Te Puia Kupe Sites Exhibition
Landmarks of a great voyager.
Kupe Sites, an exhibition – developed and toured by the Museum of New Zealand Te Papa Tongarewa (Te Papa) – opens in Te Puia’s Ngā Waru Pū Manawa Gallery on Thursday 9 April, 2009. It is the first time that this historically and culturally significant exhibition has been shown outside of the traditional museum setting, which recognises the role of Te Puia in preserving and showcasing the nation’s cultural heritage.
Kupe Sites celebrates a great Polynesian voyager’s connections with New Zealand. Kupe is regarded by many iwi (tribes) as one of the ancestors who discovered this country.Kupe Sites explores the stories of Kupe’s encounter with New Zealand through names of various landmarks and places including the name ‘Aotearoa’.

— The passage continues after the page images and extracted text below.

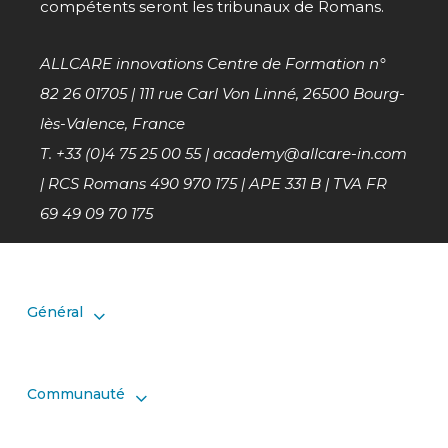
compétents seront les tribunaux de Romans.
ALLCARE innovations Centre de Formation n°
82 26 01705 | 111 rue Carl Von Linné, 26500 Bourg-
lès-Valence, France
T. +33 (0)4 75 25 00 55 |
academy@allcare-in.com
| RCS Romans 490 970 175 | APE 331 B | TVA FR
69 49 09 70 175
Général
Communauté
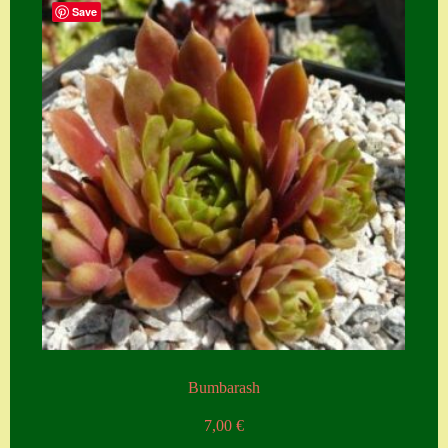
Save
Zubehör
Zubehör
Bumbarash
7,00
€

Some iwi tell the story of Kupe setting out from his homeland Hawaiki in pursuit of Te Wheke-a-Muturangi, a giant octopus. Others recount how Kupe, in love with his nephew’s wife, took her husband fishing, left him out at sea to drown, then fled from the family’s vengeance.
Whether he was the pursuer or the pursued, Kupe and his stories are of immense importance to the many iwi who trace their whakapapa (genealogy) back through him. While the stories vary, they all celebrate a remarkable voyager who settled a new land and charted a route through the Pacific for later navigators to follow.
Kupe Sites presents these stories through photographs of places and video recordings of kuia and kaumātua from four areas that have strong traditions of links to Kupe – Northland, Wairarapa, the Wellington region, and the top of the South Island.
Kupe Sites offers visitors a unique encounter with New Zealand’s past and reveals the significance of landscape and memory in portraying a key figure in the country’s history.
To complement Kupe Sites, Te Puia has developed another section that looks at the arrival of Te Arawa waka and the subsequent journey of Ngatoroirangi, the tohunga or spiritual expert aboard the waka. The tradition of Ngatoroirangi maps the geothermal system between Whakaari (White Island and the mountains of the central plateau, particularly Mount Tongariro.
The last section of the gallery is a memorial space or wahi maumahara. This space will comprise images of the Valley’s world famous guides amongst others, celebrating Te Puia’s living legacy and relationship to the land. Te Puia Chief Executive Te Taru White said, ‘the redevelopment of this Gallery is a unique opportunity for Te Puia to partner with another National institution while acknowledging the rich history of this region and the significance of the people of the Whakarewarewa Valley’.